### What you are asked to do
Below are lines of data; count those that contain "badge" and give the total alone.
BEGIN Provided data
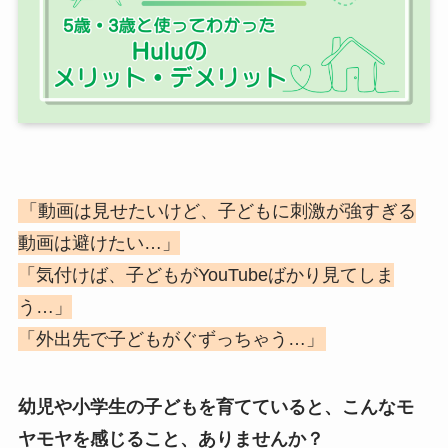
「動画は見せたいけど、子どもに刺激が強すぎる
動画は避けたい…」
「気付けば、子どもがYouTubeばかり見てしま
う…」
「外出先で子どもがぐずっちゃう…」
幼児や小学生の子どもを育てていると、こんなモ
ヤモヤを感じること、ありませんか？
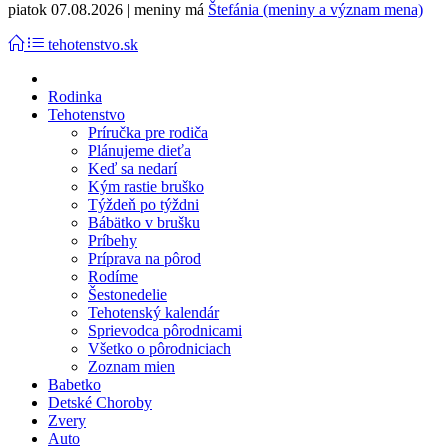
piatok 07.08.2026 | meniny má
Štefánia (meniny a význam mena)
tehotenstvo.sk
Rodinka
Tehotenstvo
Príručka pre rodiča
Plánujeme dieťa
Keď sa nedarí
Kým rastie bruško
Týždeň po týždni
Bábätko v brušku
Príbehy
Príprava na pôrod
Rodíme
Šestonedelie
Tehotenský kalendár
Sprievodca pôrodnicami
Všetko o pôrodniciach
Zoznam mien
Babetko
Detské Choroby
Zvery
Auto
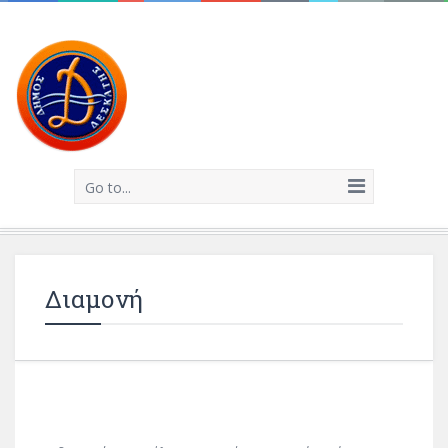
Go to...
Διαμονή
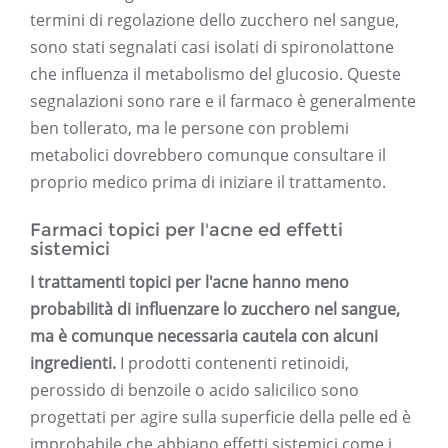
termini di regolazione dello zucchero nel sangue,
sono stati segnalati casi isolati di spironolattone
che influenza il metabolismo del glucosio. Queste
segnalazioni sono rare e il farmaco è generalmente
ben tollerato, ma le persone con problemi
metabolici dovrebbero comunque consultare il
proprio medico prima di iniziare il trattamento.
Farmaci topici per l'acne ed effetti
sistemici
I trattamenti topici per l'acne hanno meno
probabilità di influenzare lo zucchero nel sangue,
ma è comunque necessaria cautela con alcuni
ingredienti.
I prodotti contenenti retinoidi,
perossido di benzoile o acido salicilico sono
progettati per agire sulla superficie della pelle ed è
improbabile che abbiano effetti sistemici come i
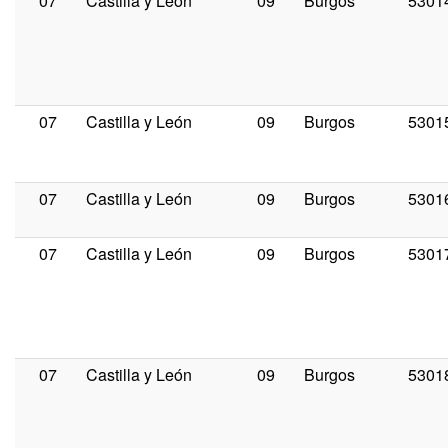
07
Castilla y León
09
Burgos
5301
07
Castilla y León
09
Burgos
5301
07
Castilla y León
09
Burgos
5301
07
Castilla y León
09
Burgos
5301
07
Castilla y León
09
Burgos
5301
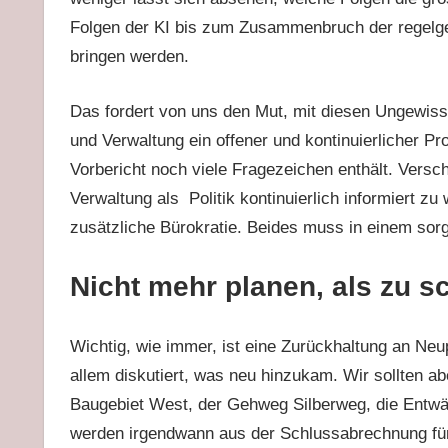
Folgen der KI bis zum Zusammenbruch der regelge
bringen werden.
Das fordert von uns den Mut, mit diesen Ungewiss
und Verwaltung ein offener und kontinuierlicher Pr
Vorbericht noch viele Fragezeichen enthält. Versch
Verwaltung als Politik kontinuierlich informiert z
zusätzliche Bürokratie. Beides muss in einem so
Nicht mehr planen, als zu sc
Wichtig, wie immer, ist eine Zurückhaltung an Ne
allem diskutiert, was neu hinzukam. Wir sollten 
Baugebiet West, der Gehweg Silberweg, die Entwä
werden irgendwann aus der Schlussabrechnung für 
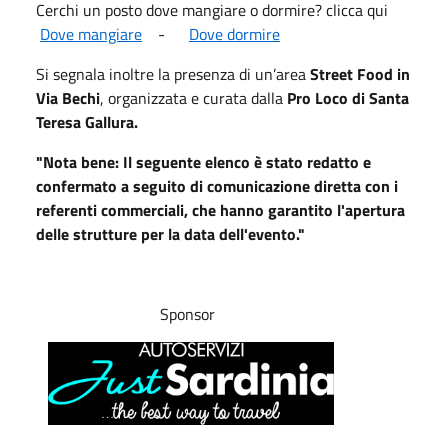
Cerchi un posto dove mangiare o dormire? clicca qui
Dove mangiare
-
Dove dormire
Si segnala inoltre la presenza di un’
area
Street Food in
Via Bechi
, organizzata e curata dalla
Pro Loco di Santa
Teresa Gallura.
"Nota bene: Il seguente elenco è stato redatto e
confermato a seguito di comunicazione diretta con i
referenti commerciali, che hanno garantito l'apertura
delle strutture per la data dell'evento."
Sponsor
END Provided data
BEGIN Provided data
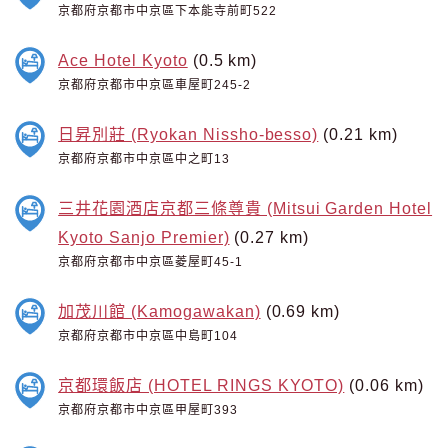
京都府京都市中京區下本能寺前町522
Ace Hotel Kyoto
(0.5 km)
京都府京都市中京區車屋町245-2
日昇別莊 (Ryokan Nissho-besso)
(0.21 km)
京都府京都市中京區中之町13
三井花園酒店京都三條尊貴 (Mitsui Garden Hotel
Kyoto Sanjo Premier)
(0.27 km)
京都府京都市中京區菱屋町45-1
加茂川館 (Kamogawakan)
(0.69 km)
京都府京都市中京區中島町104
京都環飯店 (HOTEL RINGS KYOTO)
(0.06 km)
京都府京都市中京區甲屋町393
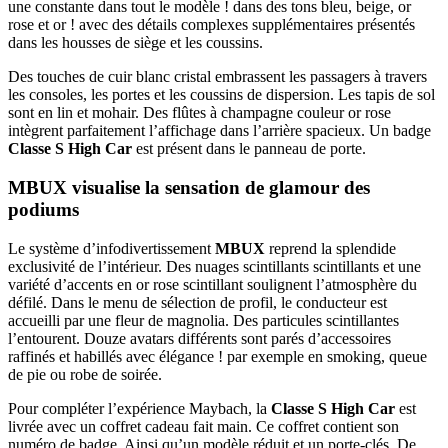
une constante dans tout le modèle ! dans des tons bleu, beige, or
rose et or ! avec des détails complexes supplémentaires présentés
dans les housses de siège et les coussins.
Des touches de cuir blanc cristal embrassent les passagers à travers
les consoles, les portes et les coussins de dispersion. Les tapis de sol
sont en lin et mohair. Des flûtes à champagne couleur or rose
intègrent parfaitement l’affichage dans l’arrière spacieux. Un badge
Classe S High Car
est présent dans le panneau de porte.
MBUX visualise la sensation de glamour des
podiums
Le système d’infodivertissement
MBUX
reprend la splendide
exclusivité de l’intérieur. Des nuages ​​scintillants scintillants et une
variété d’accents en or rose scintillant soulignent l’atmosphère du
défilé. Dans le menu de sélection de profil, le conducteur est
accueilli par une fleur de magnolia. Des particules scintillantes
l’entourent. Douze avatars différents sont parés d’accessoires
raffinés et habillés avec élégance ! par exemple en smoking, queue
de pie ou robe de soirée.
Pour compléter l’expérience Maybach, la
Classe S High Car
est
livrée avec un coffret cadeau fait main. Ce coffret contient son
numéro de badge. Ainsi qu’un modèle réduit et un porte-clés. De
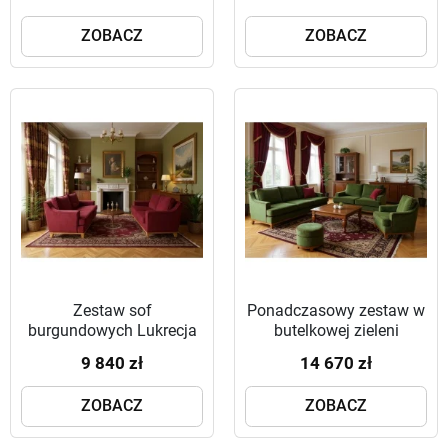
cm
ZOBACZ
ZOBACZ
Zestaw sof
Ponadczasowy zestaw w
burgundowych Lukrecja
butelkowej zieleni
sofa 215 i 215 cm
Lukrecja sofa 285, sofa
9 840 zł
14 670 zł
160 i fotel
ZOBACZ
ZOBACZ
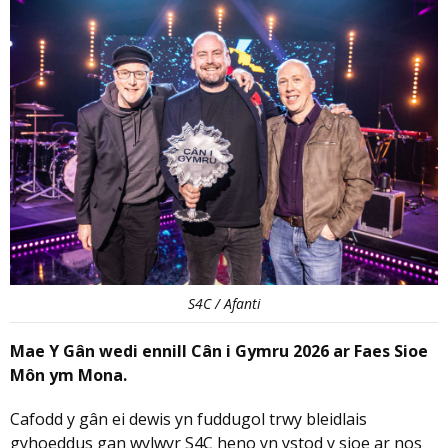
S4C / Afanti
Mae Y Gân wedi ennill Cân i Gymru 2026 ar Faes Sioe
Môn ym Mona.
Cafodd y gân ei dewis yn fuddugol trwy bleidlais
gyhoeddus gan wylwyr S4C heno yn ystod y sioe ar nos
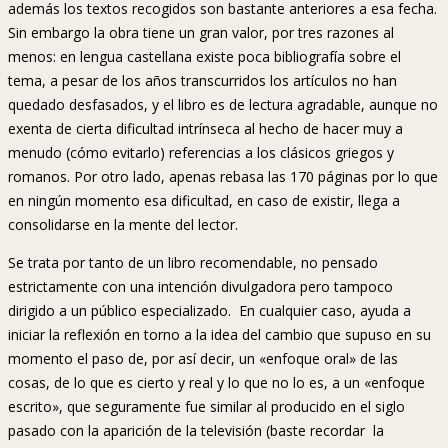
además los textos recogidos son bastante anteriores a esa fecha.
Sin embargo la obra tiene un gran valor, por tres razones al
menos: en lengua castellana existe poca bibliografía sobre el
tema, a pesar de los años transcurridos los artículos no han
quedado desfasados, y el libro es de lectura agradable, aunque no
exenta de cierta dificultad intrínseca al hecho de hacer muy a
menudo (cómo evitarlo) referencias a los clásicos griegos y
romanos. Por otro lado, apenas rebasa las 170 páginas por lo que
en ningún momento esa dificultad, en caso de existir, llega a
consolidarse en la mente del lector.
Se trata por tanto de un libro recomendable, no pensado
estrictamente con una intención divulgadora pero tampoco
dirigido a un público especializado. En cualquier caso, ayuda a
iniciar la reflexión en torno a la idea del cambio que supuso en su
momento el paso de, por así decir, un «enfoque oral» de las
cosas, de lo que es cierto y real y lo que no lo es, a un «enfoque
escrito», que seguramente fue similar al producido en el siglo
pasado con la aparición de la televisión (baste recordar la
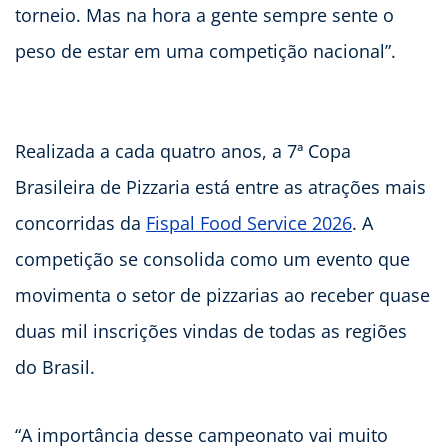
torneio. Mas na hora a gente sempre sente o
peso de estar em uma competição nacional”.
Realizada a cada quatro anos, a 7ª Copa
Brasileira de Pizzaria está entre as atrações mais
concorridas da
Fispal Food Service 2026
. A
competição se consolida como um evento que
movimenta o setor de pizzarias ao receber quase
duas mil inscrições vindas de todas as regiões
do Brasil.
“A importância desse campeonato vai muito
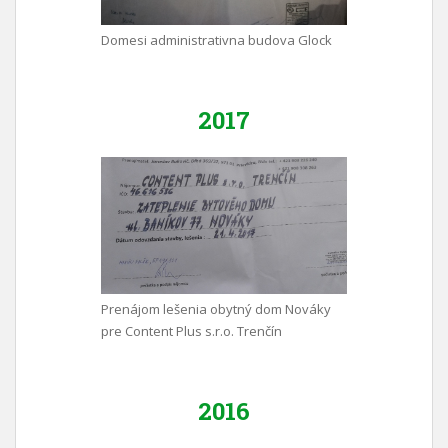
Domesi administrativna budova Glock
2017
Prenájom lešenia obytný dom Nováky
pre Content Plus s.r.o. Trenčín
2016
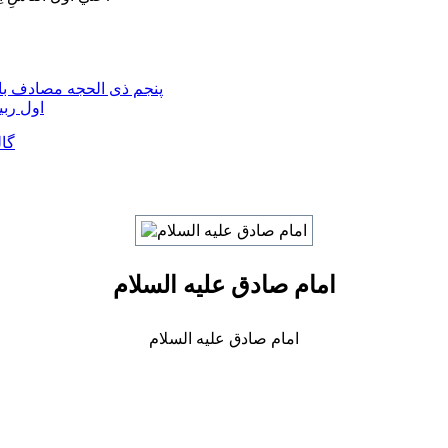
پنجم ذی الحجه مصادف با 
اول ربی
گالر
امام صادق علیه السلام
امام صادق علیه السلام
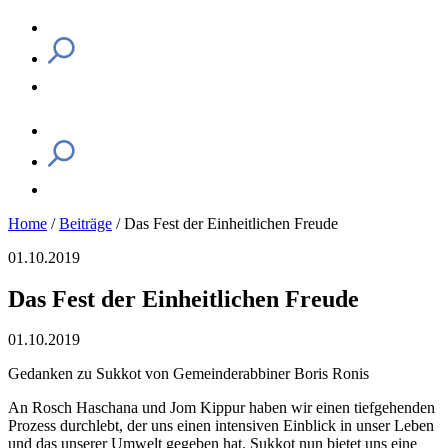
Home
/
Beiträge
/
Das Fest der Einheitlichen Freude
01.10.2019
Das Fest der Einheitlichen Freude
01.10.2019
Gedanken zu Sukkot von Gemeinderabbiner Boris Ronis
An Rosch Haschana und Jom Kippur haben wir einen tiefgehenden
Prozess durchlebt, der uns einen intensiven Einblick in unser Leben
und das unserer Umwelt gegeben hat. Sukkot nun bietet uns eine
END Provided data
### Task solution
2